Which is what makes the quiet return of JI so concerning.

JI’s last militant attack was in 2011, a suicide bombing of a mosque in a police compound. By that point, JI had been seriously weakened and was woefully divided between a pro-al-Qaeda faction that wanted to continue to attack the “far enemy” – that is, Western-linked targets – and a group that saw that strategy as not morally wrong, but counter-productive. They promoted a line based more on fomenting sectarian violence against the country’s minorities, something JI had been doing in 1998-2001. Neither side carried the day and JI continued to splinter. 

With the emergence of IS in 2014, many splinter groups began to declare their allegiance to al-Baghdadi. The Mujahideen Indonesia Timur (MIT), based in central Sulawesi, was the first, but many others followed. The JAD was originally established as an umbrella group for all of those pro-IS militants, before morphing into a terrorist organisation in its own right by 2016.

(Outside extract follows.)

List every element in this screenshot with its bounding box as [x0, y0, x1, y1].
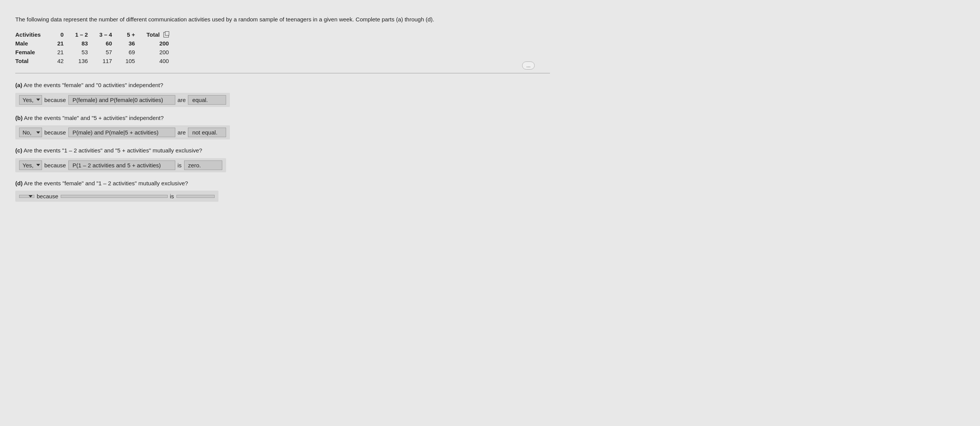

The reality is that for the past decade, JI has ceased to be a militant organisation. Consumed with the rise of IS, the Indonesian Government gave JI tremendous space to operate its mosques and madrassas; to proselytise; and to run businesses, publishing houses, and charities – as long as they were not engaged in violence. But JI never renounced violence; the past decade was a tactical hiatus until its ranks and resources were replenished. JI patiently let its rivals in IS take the brunt of the security forces’ efforts.

In mid-2019, Indonesian authorities arrested JI’s spiritual chief, Para Wijayanto. It was a sobering wakeup call. The organisation was by then larger, wealthier, and better resourced than it had been even at its height in the 2000s. 

Although Indonesian authorities arrested more than 200 members of IS/JAD in 2020, some 30 members of JI were also arrested, the first major crackdown on the group since 2010. Most importantly, the arrests include JI’s operations chief, Zulkarnaen, as well as the group’s top bomb-maker, and its latest spiritual leader. JI is back on the security forces’ radar screen.

And the timing is essential for two reasons. First, JI has clearly been positioning itself to pick up the pieces of a much weakened IS/JAD and poach its adherents. It’s important to note that in Southeast Asia, unlike the Middle East and South Asia, jihadism is more fluid. People can defect from pro-al Qaeda groups to pro-IS groups and back again, without penalty, let alone fear for their lives. And because of the patron-client system of relations in the region, a defecting senior militant can bring an entire network with him, as happened in 2014 when Bashir declared bai’at to al-Baghdadi.

Second, JI is set to emerge from the COVID-19 pandemic much stronger than its rivals. All militant groups in Indonesia will use the pandemic to scapegoat Chinese and non-Muslims, and seek to discredit the Government for its poor handling of the pandemic. All will provide some social welfare, but MIT is too small and localised, while the JAD’s experience in social welfare has been to support its in-group, in particular the families of incarcerated militants. JI is the only group with a nationwide organisational structure and experience in running charities and providing social welfare to out-groups. 

Is there a role for Abu Bakar Bashir in any of this? Perhaps, but it shouldn’t be over-stated.

There are far more critical issues to deal with. In Indonesia two things must happen: First, the security forces must start to take apart the social welfare networks of the militants. Second, the Government must crack down on the groups that act as entry-points for militants. While the Government recently banned the Islamic Defender’s Front, it is just one of many “anti-vice” organisations that ideologically predispose their members to commit violence against out-groups. To date, the Indonesian Government has been too reluctant to take them on. 

Dr. Zachary Abuza is a Professor at the National War College, in Washington, DC, where he focuses on Southeast Asian politics and security issues.